Не домой, потому что такую — нельзя домой.
Что внутри не болит, то ни разу и не поют. Я иду через травы, пою им, что ты не смог.
Наклоняюсь губами к трепещущим лепесткам, обжигаю соленым их нежность, шепчу слова —
все выходит бессвязным, сумбурным «зачем» и «как» и кончается горьким «никто тут не виноват».
Травы гладят меня по щекам, дышит летний зной.

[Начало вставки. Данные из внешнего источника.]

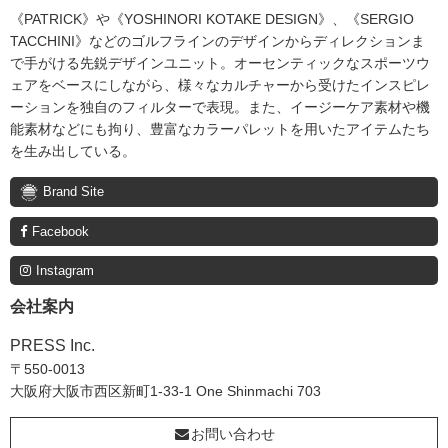
《PATRICK》や《YOSHINORI KOTAKE DESIGN》、《SERGIO
TACCHINI》などのゴルフラインのデザインからディレクションま
で手がける先鋭デザインユニット。オーセンティックなスポーツウ
ェアをベースにしながら、様々なカルチャーから受けたインスピレ
ーションを独自のフィルターで表現。また、イージーケア素材や機
能素材などにも拘り、豊富なカラーパレットを用いたアイテムたち
を生み出している。
Brand Site
Facebook
Instagram
会社案内
PRESS Inc.
〒550-0013
大阪府大阪市西区新町1-33-1 One Shinmachi 703
お問い合わせ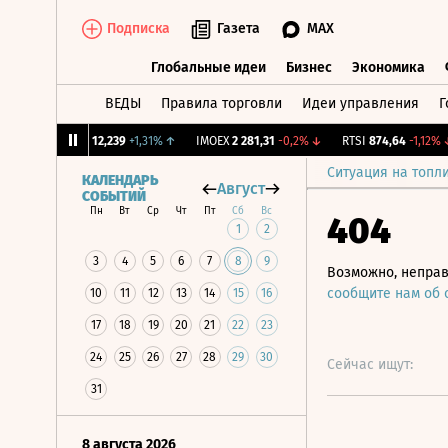
Подписка
Газета
MAX
Глобальные идеи
Бизнес
Экономика
ВЕДЫ
Правила торговли
Идеи управления
Г
Глобальные идеи
Бизнес
Экономик
CNY Бирж.
12,239
+1,31%
↑
IMOEX
2 281,31
-0,2%
↓
RTSI
874,64
-1,12%
↓
Ситуация на топл
КАЛЕНДАРЬ
Август
СОБЫТИЙ
Пн
Вт
Ср
Чт
Пт
Сб
Вс
404
1
2
3
4
5
6
7
8
9
Возможно, неправ
сообщите нам об
10
11
12
13
14
15
16
17
18
19
20
21
22
23
24
25
26
27
28
29
30
Сейчас ищут:
31
8 августа 2026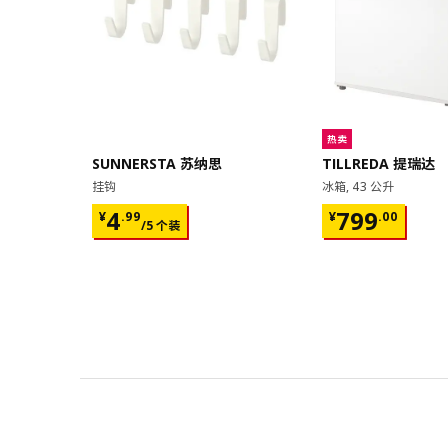
热卖
SUNNERSTA 苏纳思
TILLREDA 提瑞达
挂钩
冰箱, 43 公升
¥ 4.99/5 个装
¥ 799.00
4
799
¥
.
99
¥
.
00
/5 个装
对比
对比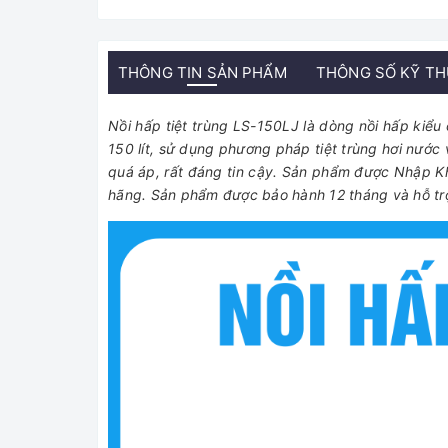
THÔNG TIN SẢN PHẨM
THÔNG SỐ KỸ T
Nồi hấp tiệt trùng LS-150LJ là dòng nồi hấp kiểu
150 lít, sử dụng phương pháp tiệt trùng hơi nước 
quá áp, rất đáng tin cậy. Sản phẩm được Nhập K
hãng. Sản phẩm được bảo hành 12 tháng và hỗ tr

Пыль душицы, полынная горечь, кровящий мак.
Что мне делать, когда ты со мной, только не со мной — замирать в этих травах, тонуть в них, сходить с ума?
Умирай за меня, умирай за меня хоть раз
так, чтоб из-за меня захотелось дышать и жить.
Вот я падаю навзничь и жду до того утра, где звенящая тишь успокоит мне стон души.
«Сделай что-нибудь» — это всегда остается вне наших слов, потому что не скажется, как ни плачь.
Я смотрю в наше небо — и солнце в голубизне до моргания колкого снова мне режет глаз.
Уходить бы по тропам, венки по себе плести, панихиду по-хулигански себе пропеть.